• Material provided:

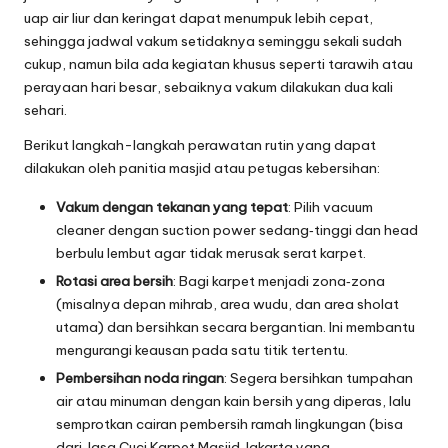
uap air liur dan keringat dapat menumpuk lebih cepat,
sehingga jadwal vakum setidaknya seminggu sekali sudah
cukup, namun bila ada kegiatan khusus seperti tarawih atau
perayaan hari besar, sebaiknya vakum dilakukan dua kali
sehari.
Berikut langkah-langkah perawatan rutin yang dapat
dilakukan oleh panitia masjid atau petugas kebersihan:
Vakum dengan tekanan yang tepat
: Pilih vacuum
cleaner dengan suction power sedang‑tinggi dan head
berbulu lembut agar tidak merusak serat karpet.
Rotasi area bersih
: Bagi karpet menjadi zona‑zona
(misalnya depan mihrab, area wudu, dan area sholat
utama) dan bersihkan secara bergantian. Ini membantu
mengurangi keausan pada satu titik tertentu.
Pembersihan noda ringan
: Segera bersihkan tumpahan
air atau minuman dengan kain bersih yang diperas, lalu
semprotkan cairan pembersih ramah lingkungan (bisa
dari Jasa Cuci Karpet Masjid Jakarta yang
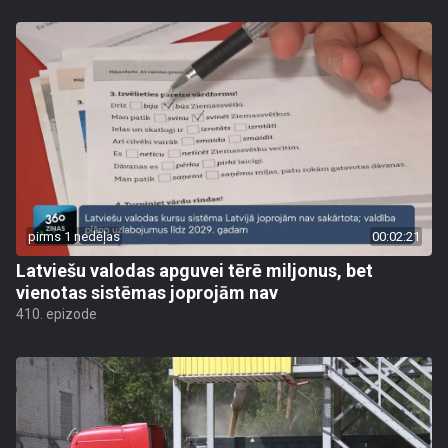
pirms 1 nedēļas
00:02:21
Latviešu valodas apguvei tērē miljonus, bet
vienotas sistēmas joprojām nav
410. epizode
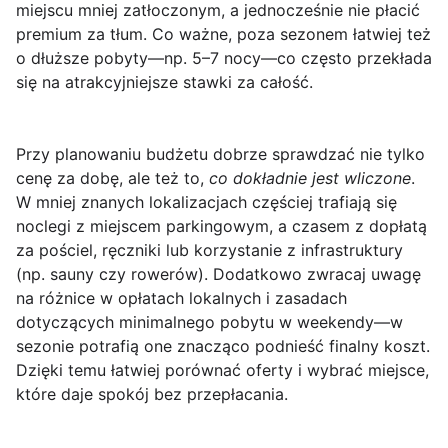
miejscu mniej zatłoczonym, a jednocześnie nie płacić
premium za tłum. Co ważne, poza sezonem łatwiej też
o dłuższe pobyty—np. 5–7 nocy—co często przekłada
się na atrakcyjniejsze stawki za całość.
Przy planowaniu budżetu dobrze sprawdzać nie tylko
cenę za dobę, ale też to,
co dokładnie jest wliczone
.
W mniej znanych lokalizacjach częściej trafiają się
noclegi z miejscem parkingowym, a czasem z dopłatą
za pościel, ręczniki lub korzystanie z infrastruktury
(np. sauny czy rowerów). Dodatkowo zwracaj uwagę
na różnice w opłatach lokalnych i zasadach
dotyczących minimalnego pobytu w weekendy—w
sezonie potrafią one znacząco podnieść finalny koszt.
Dzięki temu łatwiej porównać oferty i wybrać miejsce,
które daje spokój bez przepłacania.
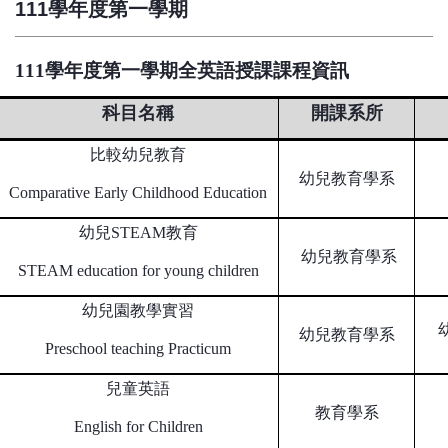
111學年度第一學期
111
學年度第一學期全英語授課課程資訊
科目名稱
開課系所
比較幼兒教育
幼兒教育學系
Comparative Early Childhood Education
幼兒STEAM教育
幼兒教育學系
STEAM education for young children
幼兒園教學實習
幼兒教育學系
Preschool teaching Practicum
兒童英語
教育學系
English for Children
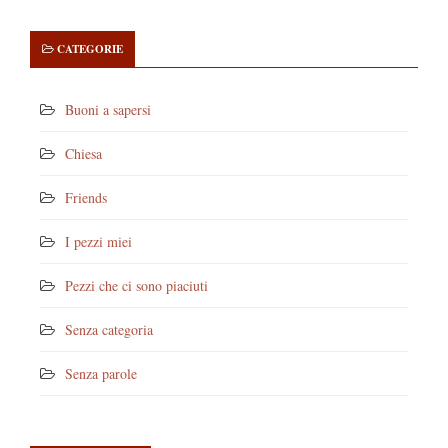
CATEGORIE
Buoni a sapersi
Chiesa
Friends
I pezzi miei
Pezzi che ci sono piaciuti
Senza categoria
Senza parole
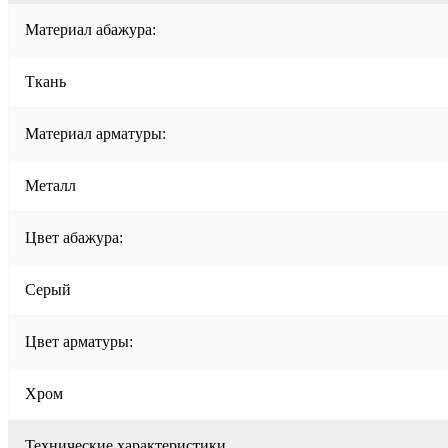
Материал абажура:
Ткань
Материал арматуры:
Металл
Цвет абажура:
Серый
Цвет арматуры:
Хром
Технические характеристики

• Exercise instructions: Count the lines of the data that include the string "łatwiej", and give only that number.

• Solved exercise: 2